Versalink – Matthew Law in conversation

Headquartered in Klang, near Kuala Lumpur, Versalink is a furniture producer operating in the upper price segment. The Malaysian company was founded in 1991 and for years series production was the dominant manufacturing principle used there. With the increasing demand for customized office furnishings, Versalink has re-established itself in terms of production technology in recent years. Customized production systems from HOMAG make this possible. The Schopflocher company spoke to Mathew Law, CEO of Versalink.


Mr. Law, how would you characterize Versalink’s product range and which markets are addressed by the products?

Matthew Law: Versalink is a leading office furniture manufacturer in Malaysia that uses its collections to shape the way people work today. A close connection between people and technology is also part of furniture development, as is direct access to information and the pursuit of a good work-life balance. We export our high-quality system furniture to more than 40 countries via a wide-reaching dealer network. At the same time, Versalink is active as a supplier of raw furniture for producers in the USA, Canada and Australia.

Which production principles are used to implement this portfolio?

Matthew Law: After the founding of Versalink, series production was the dominant way to organize production for many years.
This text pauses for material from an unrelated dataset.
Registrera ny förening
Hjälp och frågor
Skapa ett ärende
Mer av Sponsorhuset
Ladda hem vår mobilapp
From 2014, the focus increasingly shifted to customized production. To this day, mass production still accounts for a large part of the production volume. In addition, more and more customized orders are being implemented, which also require manual work, but above all are processed in a largely automated manner. On the one hand, this portfolio is realized with machines optimized for series production. On the other hand, a flexible production line from HOMAG is particularly useful in realizing customized office solutions and quick orders.

What production volumes are we talking about with these customized and quick orders?
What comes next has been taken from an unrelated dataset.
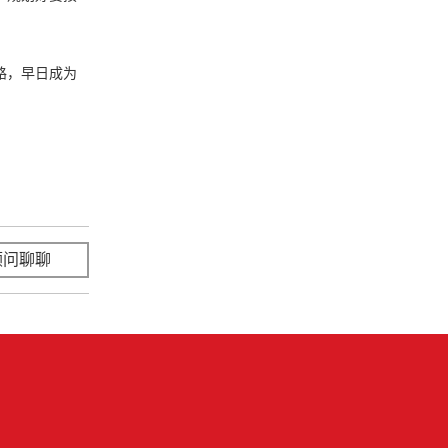
路，早日成为
顾问聊聊
立即咨询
Matthew Law: The batch sizes usually range from 1 to 50. Initially, these kinds of orders were processed completely on the HOMAG line. In a second expansion step, the line was supplemented with intermediate storage so that frequently occurring standard parts can be added.
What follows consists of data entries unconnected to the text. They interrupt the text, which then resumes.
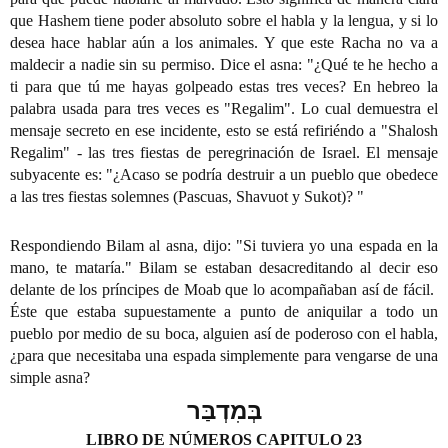
que Hashem tiene poder absoluto sobre el habla y la lengua, y si lo 
desea hace hablar aún a los animales. Y que este Racha no va a 
maldecir a nadie sin su permiso. Dice el asna: "¿Qué te he hecho a 
ti para que tú me hayas golpeado estas tres veces? En hebreo la 
palabra usada para tres veces es "Regalim". Lo cual demuestra el 
mensaje secreto en ese incidente, esto se está refiriéndo a "Shalosh 
Regalim" - las tres fiestas de peregrinación de Israel. El mensaje 
subyacente es: "¿Acaso se podría destruir a un pueblo que obedece 
a las tres fiestas solemnes (Pascuas, Shavuot y Sukot)? "
Respondiendo Bilam al asna, dijo: "Si tuviera yo una espada en la 
mano, te mataría." Bilam se estaban desacreditando al decir eso 
delante de los príncipes de Moab que lo acompañaban así de fácil.  
Éste que estaba supuestamente a punto de aniquilar a todo un 
pueblo por medio de su boca, alguien así de poderoso con el habla, 
¿para que necesitaba una espada simplemente para vengarse de una 
simple asna?
בְּמִדְבַּר
LIBRO DE NÚMEROS CAPITULO 23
What were the decisive factors for adding batch size 1 production to series production?

Matthew Law: First of all, of course, the increasing customization of the products and the associated decreasing batch sizes. Our customers’ desire for short delivery deadlines and the resulting quick orders stretched the concept of series production to its limits. Time and again this led to delivery delays. This directly resulted in the goals that are still connected with the design of the new production line. For Versalink, batch size 1 production is a challenges we are consistently faced with. This means that we want to quickly and individually meet the wishes of our customers. We know exactly what these wishes are thanks to our many years of market experience. That is why we have made our production more flexible.

If we look at the processing machines for batch size 1 production first, how is the production line set up?

Matthew Law: The decisive factor for the implementation of batch size 1 production is that we are now working with a storage system. After all, our office furniture uses up to 30 decors, which are stored and managed here. At the same time, we receive detailed information from the storage on which materials are increasingly being processed, so that we can use this knowledge for further production. The storage also made it possible to use residual parts economically. The storage is linked to a panel saw that takes on the cutting of the raw material. Before the divided workpieces are edged, they run into a material buffer, which ensures the demand-based supply of the edging. Here, two edge banding machines with a part return take on the complete narrow-surface coating. Then the CNC processing is carried out. Finally, the components are packed with a cardboard cutting machine.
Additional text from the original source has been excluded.